Regulatory Focus and Depressive/Anxious Comorbidity
As described above, activation of the promotion vs. prevention system constitutes mutually exclusive ways of pursuing goals at any given point in time. Since significant failure within either system can lead to dysfunction of that system, and since the systems function in a reciprocally inhibiting manner, RFT has natural extensions to the question of comorbidity between anxiety (especially GAD) and depression.
For at least a subset of individuals, depression is associated with hypoactivation of the promotion system. When the promotion system is impaired in this way, prevention becomes the default option for goal pursuit. The less effective the promotion system and the longer its attenuated/ineffective state lasts, the more active the prevention system is likely to become. A recent neuroimaging study observed that depressed individuals showed an overall pattern of decreased promotion activation and increased prevention activation compared to controls (Eddington, et al., 2009). We hypothesize that as the prevention system becomes more and more the individual's dominant mode of self-regulation due to weakening engagement within the promotion system, the individual becomes increasingly at risk for significant prevention failure through the mechanisms described previously. Thus, RFT suggests a self-regulatory “pathway” through which an underactive promotion system associated with depression can lead to a hyperactive prevention system and the associated psychopathology of GAD. This logic (a breakdown of reciprocal inhibition and normal effective function between approach-oriented and avoidance-oriented motivational systems) relates to the highly influential work of Mineka, Watson, and Clark (1998) on the behavioral activation and inhibition systems (BAS and BIS) in emotional disorders. However, as noted above, the promotion/prevention systems and BAS/BIS are distinct (Eddington, et al., 2007; Strauman & Wilson, 2010).

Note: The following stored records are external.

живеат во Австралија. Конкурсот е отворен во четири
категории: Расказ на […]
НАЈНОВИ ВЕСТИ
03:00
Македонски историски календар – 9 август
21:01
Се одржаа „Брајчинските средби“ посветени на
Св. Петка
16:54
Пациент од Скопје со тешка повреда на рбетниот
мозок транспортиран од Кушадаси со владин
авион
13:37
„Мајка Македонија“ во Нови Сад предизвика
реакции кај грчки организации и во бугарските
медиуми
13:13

A model in which alterations in function in one system impact the other also may help to explain the vulnerability to depression among individuals with GAD. Chronic hyperactivity in the prevention system means that the individual will, on average, spend less time in a promotion-focused state and therefore be less likely to make progress toward important promotion goals – increasing the probability of significant promotion failure. The reduced eagerness from less promotion success and from negative feedback resulting from promotion failure could, in turn, further weaken engagement in the promotion system, which both increases the likelihood of depressive symptoms such as anhedonia, sadness, and loss of self-esteem (i.e., a generalized decrement in “making good things happen”) while also paradoxically exaggerating the overactivation of the prevention system and maintaining the individual's GAD symptoms.

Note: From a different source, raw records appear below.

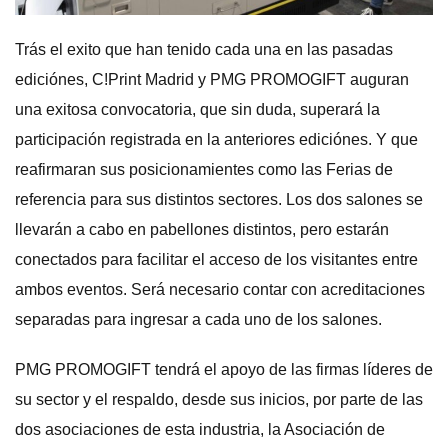
Trás el exito que han tenido cada una en las pasadas
ediciónes, C!Print Madrid y PMG PROMOGIFT auguran
una exitosa convocatoria, que sin duda, superará la
participación registrada en la anteriores ediciónes. Y que
reafirmaran sus posicionamientes como las Ferias de
referencia para sus distintos sectores. Los dos salones se
llevarán a cabo en pabellones distintos, pero estarán
conectados para facilitar el acceso de los visitantes entre
ambos eventos. Será necesario contar con acreditaciones
separadas para ingresar a cada uno de los salones.
PMG PROMOGIFT tendrá el apoyo de las firmas líderes de
su sector y el respaldo, desde sus inicios, por parte de las
dos asociaciones de esta industria, la Asociación de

Both of these general cases illustrate that when one mode of goal pursuit becomes disproportionally active (prevention) or inactive (promotion), it not only necessarily impacts the degree of activation of the other system but also the typical adaptive “cross-tuning” of the systems (Higgins, et al., 1994). The adaptive switching of pursuit modes in response to an ever-changing and complex social environment is interrupted and results in heightened risk for the type of psychopathology associated with each of the two regulatory systems.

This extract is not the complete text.